=== Section Start ===
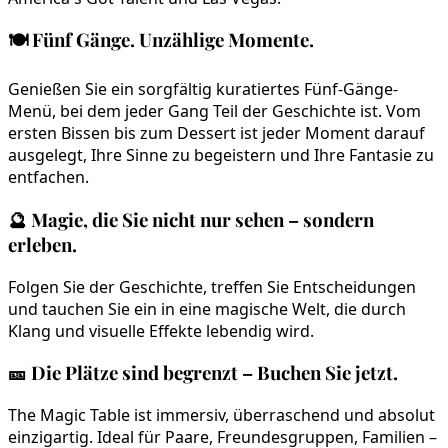
🍽️
Fünf Gänge. Unzählige Momente.
Genießen Sie ein sorgfältig kuratiertes Fünf-Gänge-
Menü, bei dem jeder Gang Teil der Geschichte ist. Vom
ersten Bissen bis zum Dessert ist jeder Moment darauf
ausgelegt, Ihre Sinne zu begeistern und Ihre Fantasie zu
entfachen.
🔮
Magie, die Sie nicht nur sehen – sondern
erleben.
Folgen Sie der Geschichte, treffen Sie Entscheidungen
und tauchen Sie ein in eine magische Welt, die durch
Klang und visuelle Effekte lebendig wird.
🎫
Die Plätze sind begrenzt – Buchen Sie jetzt.
The Magic Table ist immersiv, überraschend und absolut
einzigartig. Ideal für Paare, Freundesgruppen, Familien –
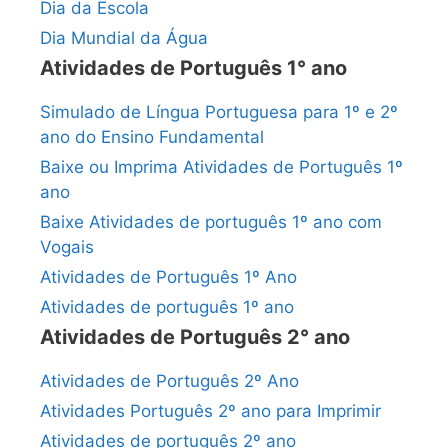
Dia da Escola
Dia Mundial da Água
Atividades de Português 1° ano
Simulado de Língua Portuguesa para 1º e 2º
ano do Ensino Fundamental
Baixe ou Imprima Atividades de Português 1º
ano
Baixe Atividades de português 1º ano com
Vogais
Atividades de Português 1º Ano
Atividades de português 1º ano
Atividades de Português 2° ano
Atividades de Português 2º Ano
Atividades Português 2º ano para Imprimir
Atividades de português 2º ano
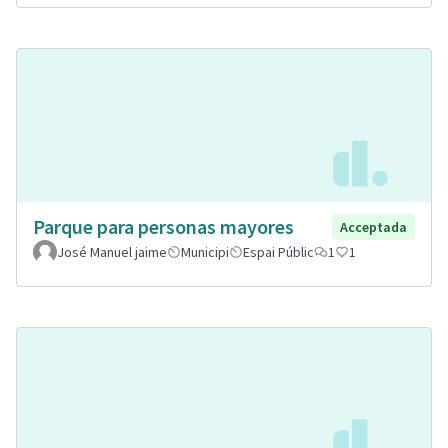
Parque para personas mayores
Acceptada
José Manuel jaime
Municipi
Espai Públic
1
1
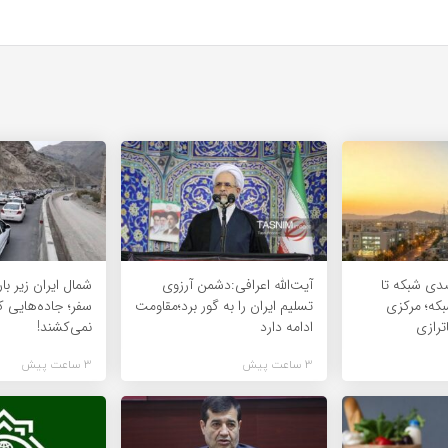
 73 درصدی شبکه تا
آیت‌الله اعرافی:دشمن آرزوی
که؛ مرکزی
تسلیم ایران را به گور برد؛مقاومت
سفر؛ جاده‌هایی 
ترازی
ادامه دارد
نمی‌کشند!
3 ساعت پیش
3 ساعت پیش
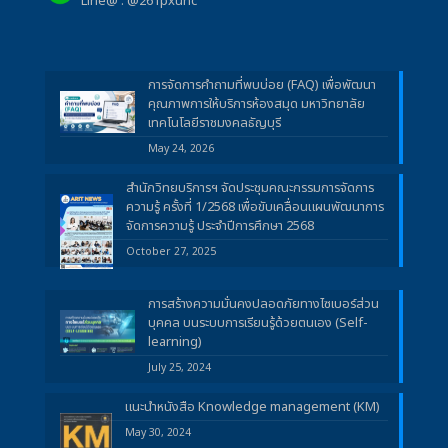
Line@ : @261pxuhc
การจัดการคำถามที่พบบ่อย (FAQ) เพื่อพัฒนา
คุณภาพการให้บริการห้องสมุด มหาวิทยาลัย
เทคโนโลยีราชมงคลธัญบุรี
May 24, 2026
สำนักวิทยบริการฯ จัดประชุมคณะกรรมการจัดการ
ความรู้ ครั้งที่ 1/2568 เพื่อขับเคลื่อนแผนพัฒนาการ
จัดการความรู้ ประจำปีการศึกษา 2568
October 27, 2025
การสร้างความมั่นคงปลอดภัยทางไซเบอร์ส่วน
บุคคล บนระบบการเรียนรู้ด้วยตนเอง (Self-
learning)
July 25, 2024
แนะนำหนังสือ Knowledge management (KM)
May 30, 2024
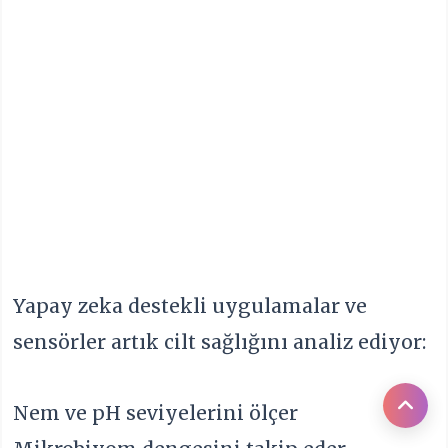
Yapay zeka destekli uygulamalar ve
sensörler artık cilt sağlığını analiz ediyor:
Nem ve pH seviyelerini ölçer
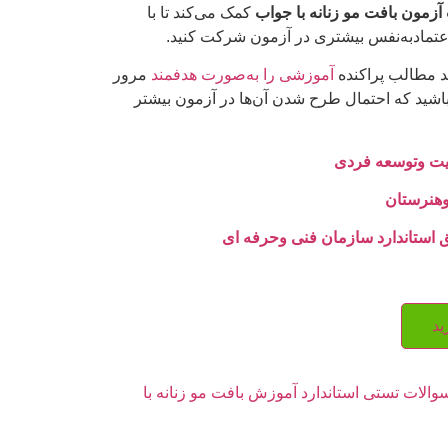
آزمون بافت مو زنانه با جواب
کمک می‌کند تا با
اعتمادبه‌نفس بیشتری در آزمون شرکت کنید.
 مطالب پراکنده
آموزشی را به‌صورت هدفمند
مرور
باشید که احتمال طرح شدن آن‌ها در آزمون بیشتر
یت وتوسعه فردی
هنرستان
ق استاندارد سازمان فنی وحرفه ای
ید
والات تستی استاندارد آموزش بافت مو زنانه با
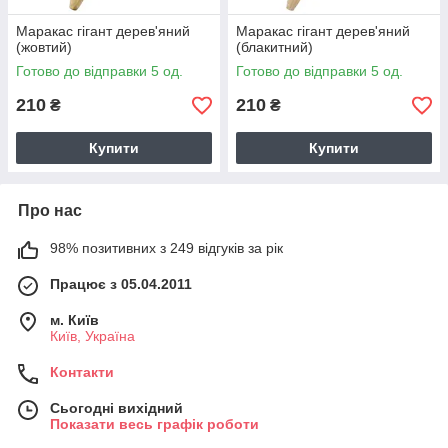
Маракас гігант дерев'яний
Маракас гігант дерев'яний
(жовтий)
(блакитний)
Готово до відправки 5 од.
Готово до відправки 5 од.
210
210
₴
₴
Купити
Купити
Про нас
98% позитивних з 249 відгуків за рік
Працює з 05.04.2011
м. Київ
Київ, Україна
Контакти
Сьогодні вихідний
Показати весь графік роботи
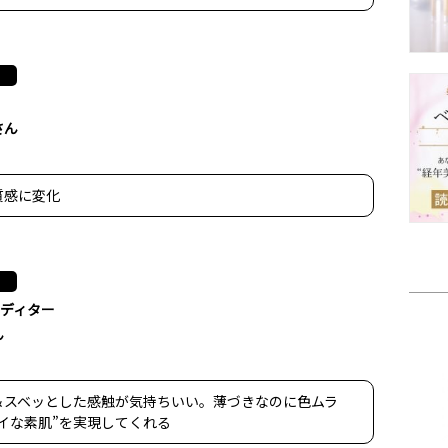
さん
質感に変化
ディター
ん
＆スベッとした感触が気持ちいい。薄づきなのに色ムラ
イな素肌”を実現してくれる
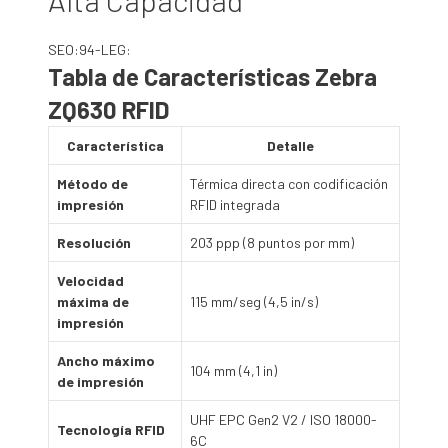
Alta Capacidad
SEO:94-LEG:
Tabla de Características Zebra
ZQ630 RFID
Característica
Detalle
Método de
Térmica directa con codificación
impresión
RFID integrada
Resolución
203 ppp (8 puntos por mm)
Velocidad
máxima de
115 mm/seg (4,5 in/s)
impresión
Ancho máximo
104 mm (4,1 in)
de impresión
UHF EPC Gen2 V2 / ISO 18000-
Tecnología RFID
6C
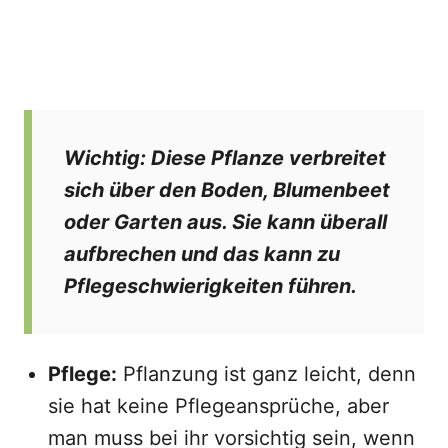
Wichtig:
Diese Pflanze verbreitet
sich über den Boden, Blumenbeet
oder Garten aus. Sie kann überall
aufbrechen und das kann zu
Pflegeschwierigkeiten führen.
Pflege:
Pflanzung ist ganz leicht, denn
sie hat keine Pflegeansprüche, aber
man muss bei ihr vorsichtig sein, wenn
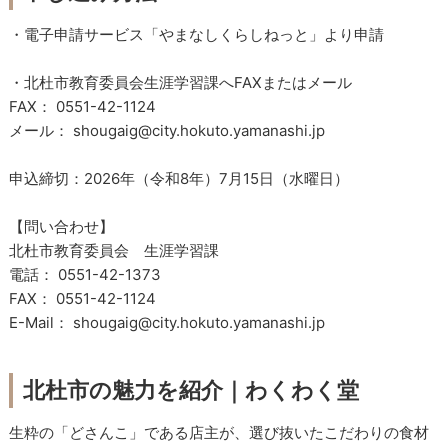
・電子申請サービス「やまなしくらしねっと」より申請
・北杜市教育委員会生涯学習課へFAXまたはメール
FAX： 0551-42-1124
メール： shougaig@city.hokuto.yamanashi.jp
申込締切：2026年（令和8年）7月15日（水曜日）
【問い合わせ】
北杜市教育委員会 生涯学習課
電話： 0551-42-1373
FAX： 0551-42-1124
E-Mail： shougaig@city.hokuto.yamanashi.jp
北杜市の魅力を紹介｜わくわく堂
生粋の「どさんこ」である店主が、選び抜いたこだわりの食材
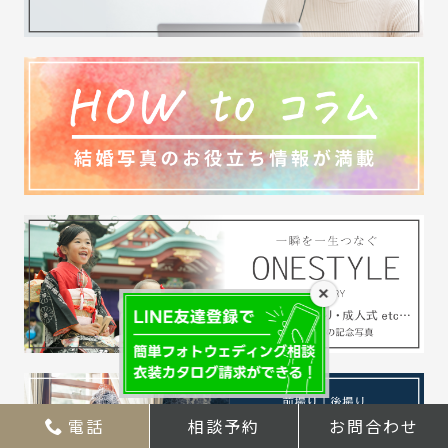
×
電話
相談予約
お問合わせ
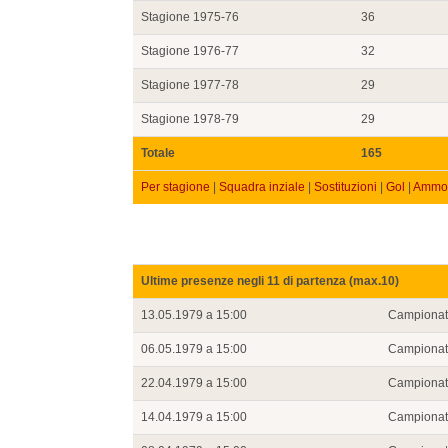
Stagione 1975-76
36
Stagione 1976-77
32
Stagione 1977-78
29
Stagione 1978-79
29
Totale
165
Per stagione
|
Squadra inziale
|
Sostituzioni
|
Gol
|
Ammon
Ultime presenze negli 11 di partenza (max.10)
13.05.1979 a 15:00
Campiona
06.05.1979 a 15:00
Campiona
22.04.1979 a 15:00
Campiona
14.04.1979 a 15:00
Campiona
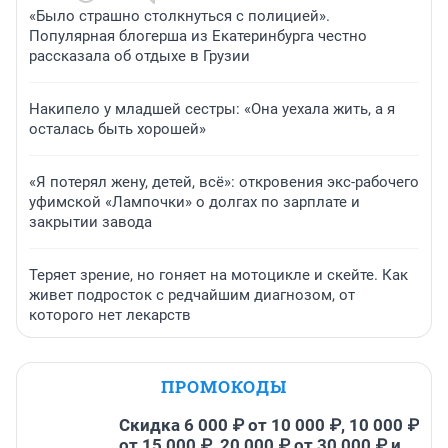
«Было страшно столкнуться с полицией».
Популярная блогерша из Екатеринбурга честно
рассказала об отдыхе в Грузии
Накипело у младшей сестры: «Она уехала жить, а я
осталась быть хорошей»
«Я потерял жену, детей, всё»: откровения экс-рабочего
уфимской «Лампочки» о долгах по зарплате и
закрытии завода
Теряет зрение, но гоняет на мотоцикле и скейте. Как
живет подросток с редчайшим диагнозом, от
которого нет лекарств
ПРОМОКОДЫ
Скидка 6 000 ₽ от 10 000 ₽, 10 000 ₽
от 15 000 ₽, 20 000 ₽ от 30 000 ₽ и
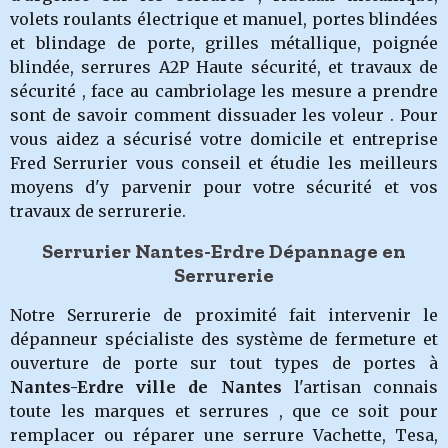
volets roulants électrique et manuel, portes blindées
et blindage de porte, grilles métallique, poignée
blindée, serrures A2P Haute sécurité, et travaux de
sécurité , face au cambriolage les mesure a prendre
sont de savoir comment dissuader les voleur . Pour
vous aidez a sécurisé votre domicile et entreprise
Fred Serrurier vous conseil et étudie les meilleurs
moyens d'y parvenir pour votre sécurité et vos
travaux de serrurerie.
Serrurier Nantes-Erdre Dépannage en
Serrurerie
Notre Serrurerie de proximité fait intervenir le
dépanneur spécialiste des système de fermeture et
ouverture de porte sur tout types de portes à
Nantes-Erdre
ville de Nantes
l'artisan connais
toute les marques et serrures , que ce soit pour
remplacer ou réparer une serrure Vachette, Tesa,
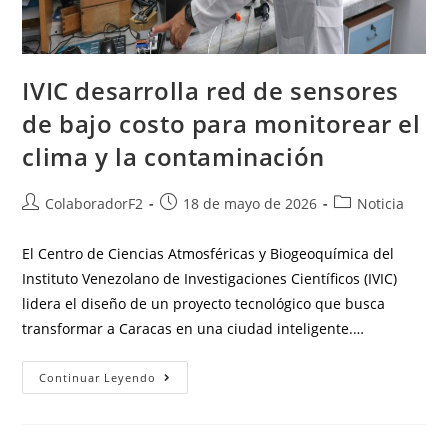
IVIC desarrolla red de sensores
de bajo costo para monitorear el
clima y la contaminación
ColaboradorF2
18 de mayo de 2026
Noticia
El Centro de Ciencias Atmosféricas y Biogeoquímica del
Instituto Venezolano de Investigaciones Científicos (IVIC)
lidera el diseño de un proyecto tecnológico que busca
transformar a Caracas en una ciudad inteligente.…
Continuar Leyendo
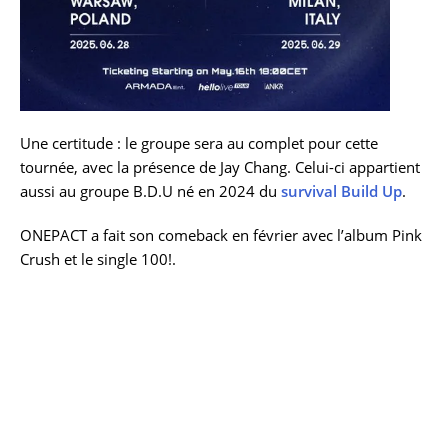
Une certitude : le groupe sera au complet pour cette
tournée, avec la présence de Jay Chang. Celui-ci appartient
aussi au groupe B.D.U né en 2024 du
survival Build Up
.
ONEPACT a fait son comeback en février avec l’album Pink
Crush et le single 100!.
=== Section End ===
→ Prompt: Give back the material word for word and drop the pictures it holds.

→ Response below:
🍽️
Fünf Gänge. Unzählige Momente.
Genießen Sie ein sorgfältig kuratiertes Fünf-Gänge-
Menü, bei dem jeder Gang Teil der Geschichte ist. Vom
ersten Bissen bis zum Dessert ist jeder Moment darauf
ausgelegt, Ihre Sinne zu begeistern und Ihre Fantasie zu
entfachen.
🔮
Magie, die Sie nicht nur sehen – sondern
erleben.
Folgen Sie der Geschichte, treffen Sie Entscheidungen
und tauchen Sie ein in eine magische Welt, die durch
Klang und visuelle Effekte lebendig wird.
🎫
Die Plätze sind begrenzt – Buchen Sie jetzt.
The Magic Table ist immersiv, überraschend und absolut
einzigartig. Ideal für Paare, Freundesgruppen, Familien –
Dia da Escola
Dia Mundial da Água
Atividades de Português 1° ano
Simulado de Língua Portuguesa para 1º e 2º
ano do Ensino Fundamental
Baixe ou Imprima Atividades de Português 1º
ano
Baixe Atividades de português 1º ano com
Vogais
Atividades de Português 1º Ano
Atividades de português 1º ano
Atividades de Português 2° ano
Atividades de Português 2º Ano
Atividades Português 2º ano para Imprimir
Atividades de português 2º ano
Parque para personas mayores
Acceptada
José Manuel jaime
Municipi
Espai Públic
1
1
 73 درصدی شبکه تا
آیت‌الله اعرافی:دشمن آرزوی
که؛ مرکزی
تسلیم ایران را به گور برد؛مقاومت
سفر؛ جاده‌هایی 
ترازی
ادامه دارد
نمی‌کشند!
3 ساعت پیش
3 ساعت پیش
Line@ : @261pxuhc
การจัดการคำถามที่พบบ่อย (FAQ) เพื่อพัฒนา
คุณภาพการให้บริการห้องสมุด มหาวิทยาลัย
เทคโนโลยีราชมงคลธัญบุรี
May 24, 2026
สำนักวิทยบริการฯ จัดประชุมคณะกรรมการจัดการ
ความรู้ ครั้งที่ 1/2568 เพื่อขับเคลื่อนแผนพัฒนาการ
จัดการความรู้ ประจำปีการศึกษา 2568
October 27, 2025
การสร้างความมั่นคงปลอดภัยทางไซเบอร์ส่วน
บุคคล บนระบบการเรียนรู้ด้วยตนเอง (Self-
learning)
July 25, 2024
แนะนำหนังสือ Knowledge management (KM)
May 30, 2024
Yapay zeka destekli uygulamalar ve
sensörler artık cilt sağlığını analiz ediyor:
Nem ve pH seviyelerini ölçer
آزمون بافت مو زنانه با جواب
کمک می‌کند تا با
اعتمادبه‌نفس بیشتری در آزمون شرکت کنید.
 مطالب پراکنده
آموزشی را به‌صورت هدفمند
مرور
باشید که احتمال طرح شدن آن‌ها در آزمون بیشتر
یت وتوسعه فردی
هنرستان
ق استاندارد سازمان فنی وحرفه ای
ید
والات تستی استاندارد آموزش بافت مو زنانه با
Маракас гігант дерев'яний
Маракас гігант дерев'яний
(жовтий)
(блакитний)
Готово до відправки 5 од.
Готово до відправки 5 од.
210
210
₴
₴
Купити
Купити
Про нас
98% позитивних з 249 відгуків за рік
Працює з 05.04.2011
м. Київ
Київ, Україна
Контакти
Сьогодні вихідний
Показати весь графік роботи
さん
質感に変化
ディター
ん
＆スベッとした感触が気持ちいい。薄づきなのに色ムラ
イな素肌”を実現してくれる
Alta Capacidad
SEO:94-LEG:
Tabla de Características Zebra
ZQ630 RFID
Característica
Detalle
Método de
Térmica directa con codificación
impresión
RFID integrada
Resolución
203 ppp (8 puntos por mm)
Velocidad
máxima de
115 mm/seg (4,5 in/s)
impresión
Ancho máximo
104 mm (4,1 in)
de impresión
UHF EPC Gen2 V2 / ISO 18000-
Tecnología RFID
6C
Wichtig:
Diese Pflanze verbreitet
sich über den Boden, Blumenbeet
oder Garten aus. Sie kann überall
aufbrechen und das kann zu
Pflegeschwierigkeiten führen.
Pflege:
Pflanzung ist ganz leicht, denn
sie hat keine Pflegeansprüche, aber
man muss bei ihr vorsichtig sein, wenn
・電子申請サービス「やまなしくらしねっと」より申請
・北杜市教育委員会生涯学習課へFAXまたはメール
FAX： 0551-42-1124
メール： shougaig@city.hokuto.yamanashi.jp
申込締切：2026年（令和8年）7月15日（水曜日）
【問い合わせ】
北杜市教育委員会 生涯学習課
電話： 0551-42-1373
FAX： 0551-42-1124
E-Mail： shougaig@city.hokuto.yamanashi.jp
北杜市の魅力を紹介｜わくわく堂
生粋の「どさんこ」である店主が、選び抜いたこだわりの食材
×
電話
相談予約
お問合わせ
Stagione 1975-76
36
Stagione 1976-77
32
Stagione 1977-78
29
Stagione 1978-79
29
Totale
165
Per stagione
|
Squadra inziale
|
Sostituzioni
|
Gol
|
Ammon
Ultime presenze negli 11 di partenza (max.10)
13.05.1979 a 15:00
Campiona
06.05.1979 a 15:00
Campiona
22.04.1979 a 15:00
Campiona
14.04.1979 a 15:00
Campiona
«Было страшно столкнуться с полицией».
Популярная блогерша из Екатеринбурга честно
рассказала об отдыхе в Грузии
Накипело у младшей сестры: «Она уехала жить, а я
осталась быть хорошей»
«Я потерял жену, детей, всё»: откровения экс-рабочего
уфимской «Лампочки» о долгах по зарплате и
закрытии завода
Теряет зрение, но гоняет на мотоцикле и скейте. Как
живет подросток с редчайшим диагнозом, от
которого нет лекарств
ПРОМОКОДЫ
Скидка 6 000 ₽ от 10 000 ₽, 10 000 ₽
от 15 000 ₽, 20 000 ₽ от 30 000 ₽ и
volets roulants électrique et manuel, portes blindées
et blindage de porte, grilles métallique, poignée
blindée, serrures A2P Haute sécurité, et travaux de
sécurité , face au cambriolage les mesure a prendre
sont de savoir comment dissuader les voleur . Pour
vous aidez a sécurisé votre domicile et entreprise
Fred Serrurier vous conseil et étudie les meilleurs
moyens d'y parvenir pour votre sécurité et vos
travaux de serrurerie.
Serrurier Nantes-Erdre Dépannage en
Serrurerie
Notre Serrurerie de proximité fait intervenir le
dépanneur spécialiste des système de fermeture et
ouverture de porte sur tout types de portes à
Nantes-Erdre
ville de Nantes
l'artisan connais
toute les marques et serrures , que ce soit pour
remplacer ou réparer une serrure Vachette, Tesa,
IVIC desarrolla red de sensores
de bajo costo para monitorear el
clima y la contaminación
ColaboradorF2
18 de mayo de 2026
Noticia
El Centro de Ciencias Atmosféricas y Biogeoquímica del
Instituto Venezolano de Investigaciones Científicos (IVIC)
lidera el diseño de un proyecto tecnológico que busca
transformar a Caracas en una ciudad inteligente.…
Continuar Leyendo
Une certitude : le groupe sera au complet pour cette
tournée, avec la présence de Jay Chang. Celui-ci appartient
aussi au groupe B.D.U né en 2024 du
survival Build Up
.
ONEPACT a fait son comeback en février avec l’album Pink
Crush et le single 100!.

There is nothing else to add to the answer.